Statler et Waldorf: la chronique critique de Pierre Frey qui n’engage que lui

Publikationsdatum
10-03-2016
Revision
11-03-2016

L’analyse des procédures de passation de marchés publics étudie et commente les critères d’adjudication, mais le cadre de son analyse ne s’étend pas en amont. Le domaine du détournement, à des fins politiques partisanes, de procédures de concours lui échappe et c’est regrettable. Preuve par l’exemple de trois cas dans la commune vaudoise de La Tour-de-Peilz.

En tant que « pouvoir adjudicateur », la commune de La Tour-de-Peilz vient de lancer deux procédures de concours d’architecture et un appel d’offre pour des prestations d’architecte ; il n’y aurait en principe rien d’anormal à cela. Sauf si l’on considère que la Municipalité sortante – très contestée – a lancé ces procédures à la hâte, en toute fin de législature après quatre années de sommeil. Au lendemain du premier tour des élections municipales, les enjeux apparaissent dans toute leur clarté:

  • Premièrement, le concours lancé pour la restauration du château de La Tour-de-Peilz. Estimée à 8 millions, cette opération semble être totalement disproportionnée. Le programme du concours risque plus de dénaturer l’objet restauré très soigneusement dans les dernières décennies du 20e siècle et d’apporter des fausses réponses à des problèmes mal posés. Un entretien soutenu tant extérieur qu’intérieur – remplacement de quelques sols et tapis, amélioration des performances énergétiques par la pose de vitrages isolants dans les fenêtre existantes –, un programme allégé et un concept muséographique qui se développe intelligemment dans l’ensemble du bâtiment existant permettraient de réduire la facture de manière drastique.
  • Deuxièmement, le Collège Courbet à La Tour-de-Peilz. Fort bien construit en 1954 par l’architecte Eugène Mamin, il fait l’objet d’un concours de démolition-reconstruction, estimée à 30 millions. S’il nécessite des travaux d’entretien réels et une amélioration de ses performances énergétiques, des solutions autres que la simple destruction existent, moins coûteuses et surtout plus respectueuses de notre patrimoine architectural. Preuve en est le dossier du présent numéro de Tracés.
  • Enfin, l’appel d’offre pour le temple St-Théodule semble tout aussi disproportionné.

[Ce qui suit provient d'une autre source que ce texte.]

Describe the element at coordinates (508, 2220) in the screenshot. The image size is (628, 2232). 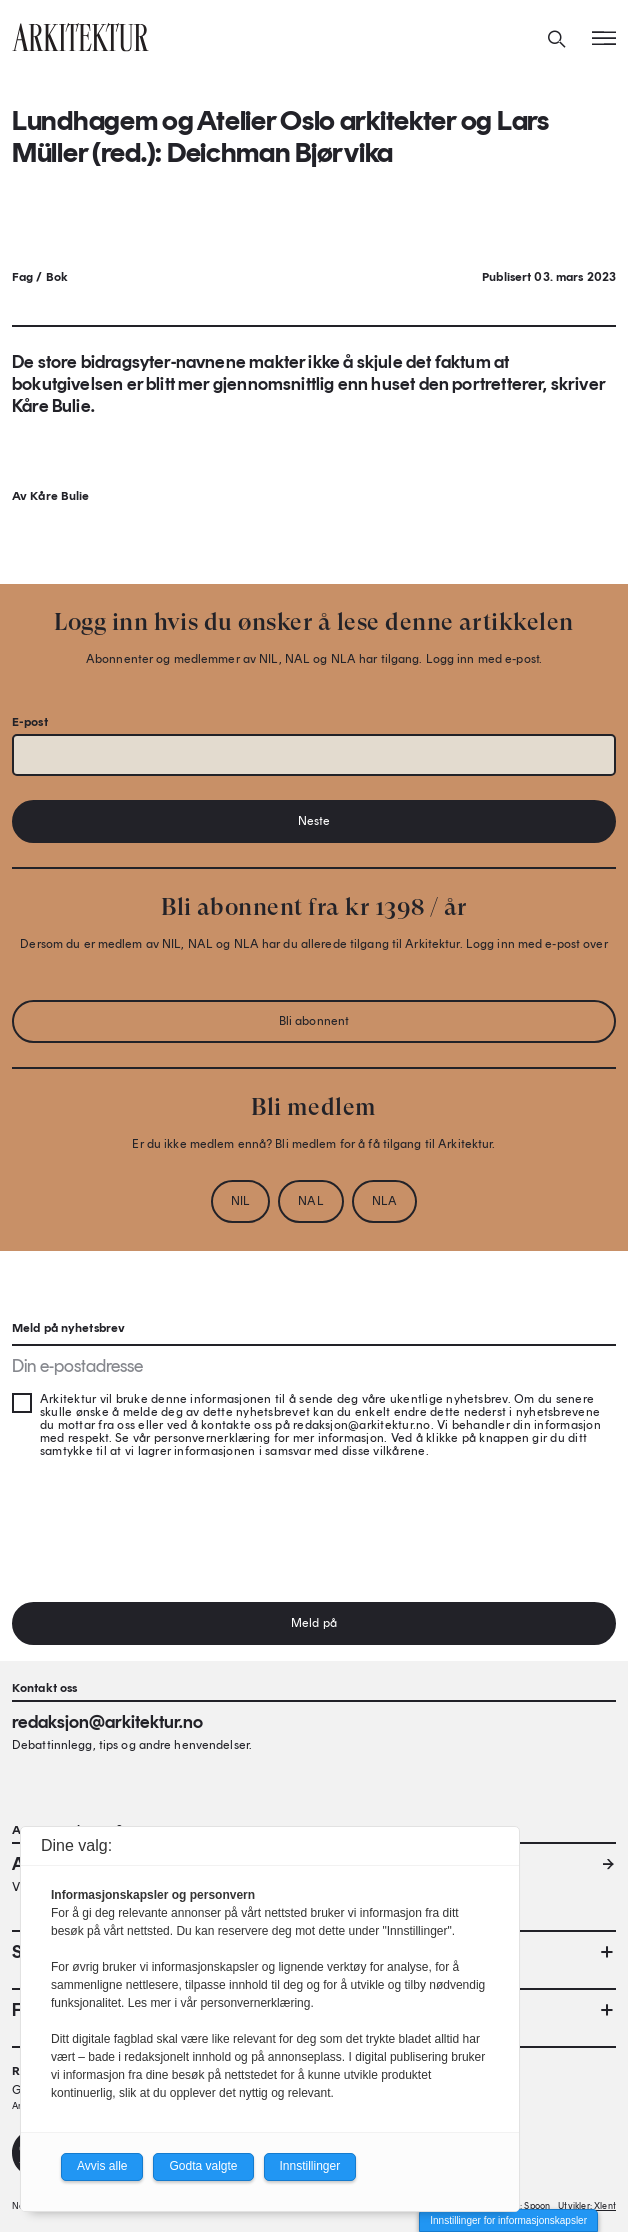 I see `Innstillinger for informasjonskapsler` at that location.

La dernière intervention importante remonte à 1991 et tout ce qui est requis est une politique d’entretien bien comprise.

Il est incontestable que l’observation des marchés publics doit s’en tenir à des critères techniques, rigoureusement appliqués et qu’elle ne peut se lancer dans des interprétations subjectives. Il n’en reste pas moins que les mandataires, les bureaux d’architecture en particulier, devraient aiguiser leur flair politique, se méfier par principe des périodes de fin de législature, de leur cortège de ruses et de roueries et se lancer avec moins de naïveté dans des concours organisés par des gens surtout soucieux de leur (éventuelle) réélection. En tous les cas, les participants aux concours lancés récemment dans des conditions discutables à La Tour-de-Peilz seront inspirés avant de vitupérer les auteurs des probables référendums contre des projets formulés dans des conditions qui choquent le citoyen.